As my interest in the ARM architecture is growing, I decided to buy myself a toy to play with, based on one of those big.LITTLE asymmetric multicore 64-bit ARM processors, and see how they perform. I settled on the ASUS C101PA Chromebook after a friend successfully installed a Linux distribution on it.
I bought this machine for about $250 on Amazon, which I consider quite cheap. After I received the little thing (10″ only !), I started exploring and tinkering, which resulted in a bunch of instructions and scripts to install a Debian stable distribution without too much pain, replacing the original ChromeOS system on the internal eMMC.
My overall opinion of this Chromebook is mildly good at best. On one hand, the processor performs well. With a powersave/conservative CPUfreq governor, and low backlight intensity, the machine consumes less than 300 mA, and can last 15-20 hours at rest, 5-10 hours with reasonable or even intense activity. Basic functionalities are quite reliable, e.g. all inputs respond well all the time, the screen is good despite being glossy, but it’s a touchscreen, and I had no problem with the internal eMMC or an external microSD card, or USB. The webcam seems to work well too.
On the other hand, other devices just don’t perform that good. In particular, sound. I have no idea why, but the ALSA driver for the Rockchip RK3399 SoC exposes the speaker and the microphone as devices that Pulseaudio can’t really make sense of. I’m not an ALSA/Pulseaudio expert at all so I may have missed something, but searching the Internet made me realize this isn’t an isolated case. Volume settings are also a bit weird, with effective values between 0 and 10 only, leaving you struggling to understand why changing the volume has no effect on the output outside that range. On the other hand, the headphones output uses the full 0-100 range. My current workaround for output selection is to make applications use specific ALSA output devices. Playing a movie with the mpv player and headphones looks like this : mpv -ao alsa –audio-device=alsa/plughw:CARD=rk3399grusound,DEV=2 movie.mp4. Yeah, very convenient.

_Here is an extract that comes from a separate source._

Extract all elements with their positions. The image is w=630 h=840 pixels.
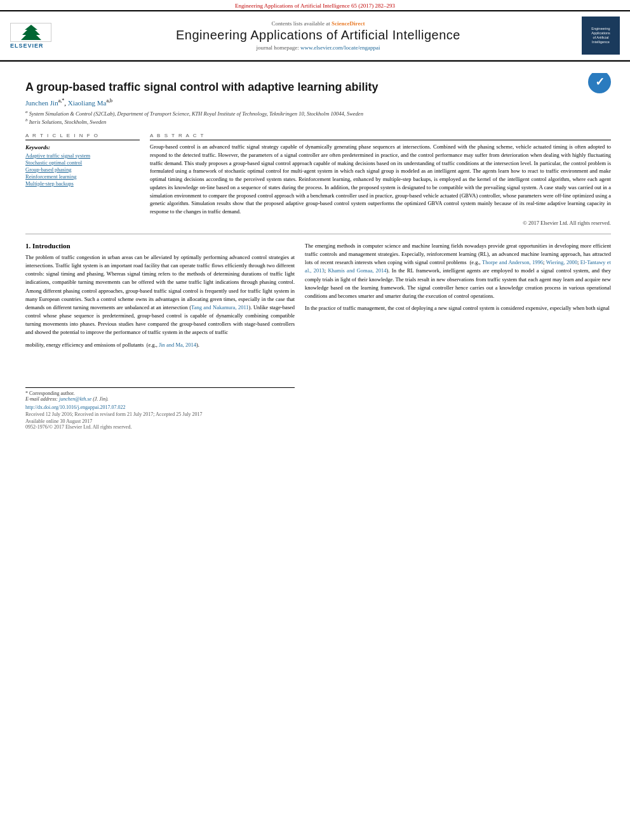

Wireless mostly works, but only in the 2.4 GHz band (when using the 5 GHz band, latencies are huge for no apparent reason). Bluetooth isn’t very reliable, and I couldn’t use it for networking through a smartphone for more than 10-20 minutes or so. The keyboard, while very pleasant to work with (large, light keys), lacks keys that I find very convenient, such as page-up/down, home, F11 and F12. An alternate function (Fn) key would have been a welcome addition. This can be worked around with remapping keys in the X.Org server. Oh and, there is currently no DRI/DRM support for the Mali GPU yet, so it’s all software rendering.
In conclusion, I’m happily surprised to observe that a very large part of the packaged software seems to work as well as on x86 machines. The only major exception for me is Qemu when trying to emulate an x86_64 machine (I’ll have to check more recent versions). On the other hand, the kernel itself, with its old 4.4 long term version (older than the 4.9 Debian stable kernel) and its driver bugs, is a clear disappointment. With just a little more software quality there, and an alternate function key, those Chromebooks would make perfect, cheap, developer-friendly mobile machines.